Release Engineering Roadmap¶
"A build produces a binary; a release produces a promise."
This roadmap is about turning built artifacts into releasable, traceable, reversible deliveries: how you version them, describe what changed, cut them on a branch or a train, sign them so consumers can trust their origin, push them to a registry, expose them progressively behind flags, take them back when they fail, automate the whole pipeline, and defend the chain that produced them. Release engineering is the discipline that lets you say with confidence what was shipped, when, by whom, and how to undo it.
Looking for building the artifact (compile, link, package, cache)? See Build Systems.
Looking for deploying the artifact (Docker, Kubernetes, rollout mechanics)? See the DevOps section.

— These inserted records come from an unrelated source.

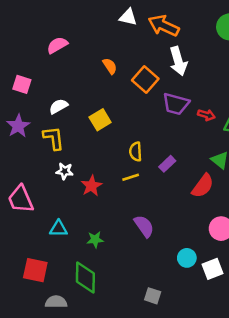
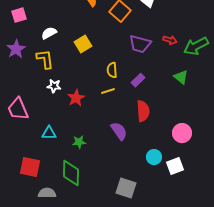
pink square: (22, 84) -> (19, 15), turned -35
purple trapezoid: (176, 104) -> (140, 44), moved
red semicircle: (203, 186) -> (143, 111), moved, turned -40
gray square: (153, 296) -> (126, 188), size x1.5

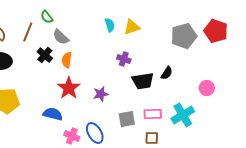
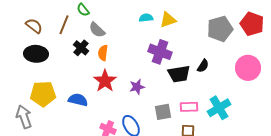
cyan semicircle: (110, 25) -> (146, 18), turned -80
purple cross: (124, 59) -> (160, 52), size x1.6
pink circle: (207, 88) -> (248, 68), moved, size x1.6
blue semicircle: (53, 114) -> (78, 100), moved

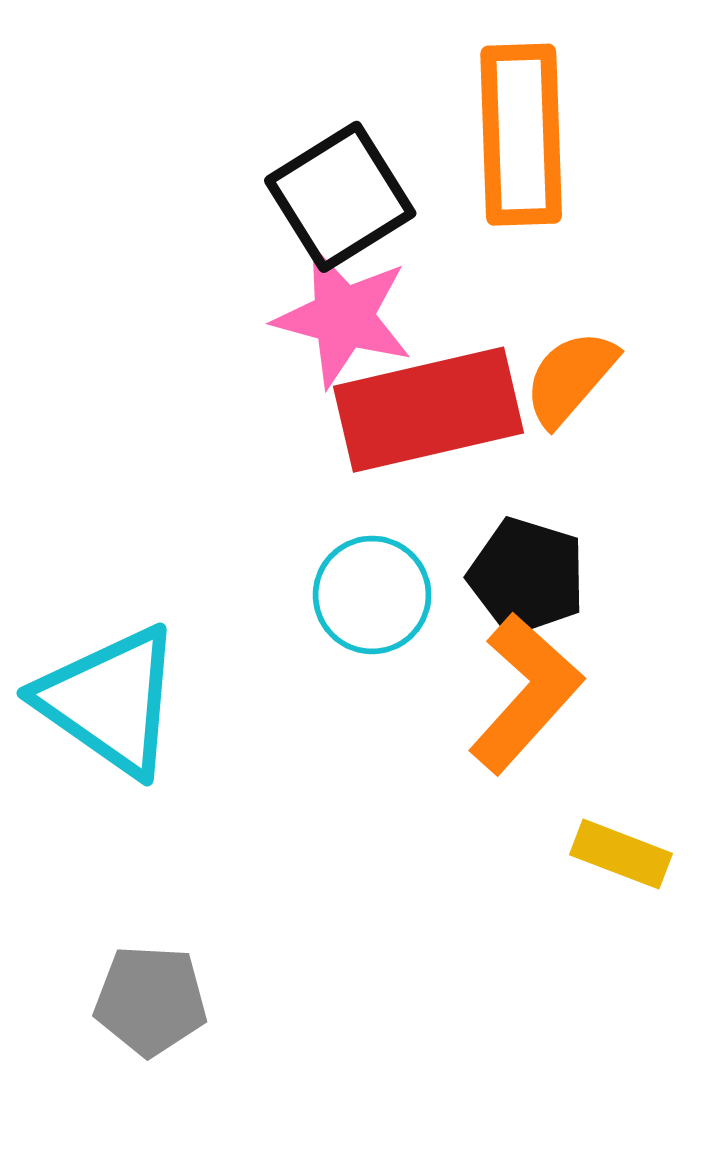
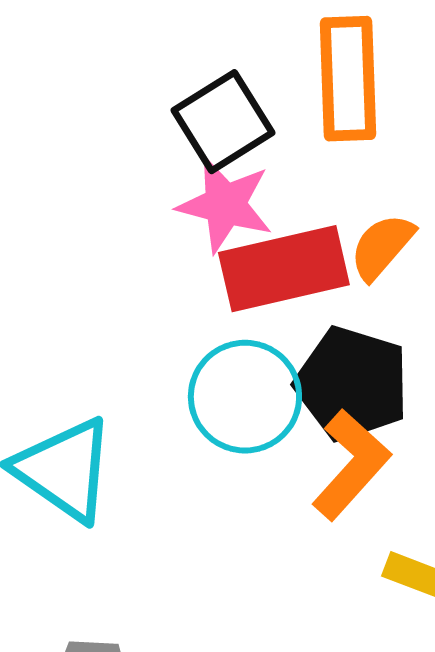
black pentagon: (527, 576) -> (352, 384), size x1.4
cyan circle: (372, 595) -> (245, 397), size x1.4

For CI/CD pipeline design end-to-end, pair this roadmap with the
ci-cd-pipeline-designskill.For API versioning specifically (HTTP/gRPC contracts, deprecation in transit), pair with the
api-versioningskill.
Why a Dedicated Roadmap¶
Release engineering lives between the build and the deploy, and it is the part teams most often skip until a bad ship forces the lesson. Versioning is policy, not syntax. A changelog is a contract with users. A rollback path is not a fallback — it is part of the release. A signature is the difference between "we built this" and "we can prove we built this." Understanding releases as a category — semver vs calver, RC promotion, signed provenance, feature flags, supply-chain attestation — keeps you fluent across cargo publish, npm publish, mvn release, goreleaser, and whatever the next registry demands.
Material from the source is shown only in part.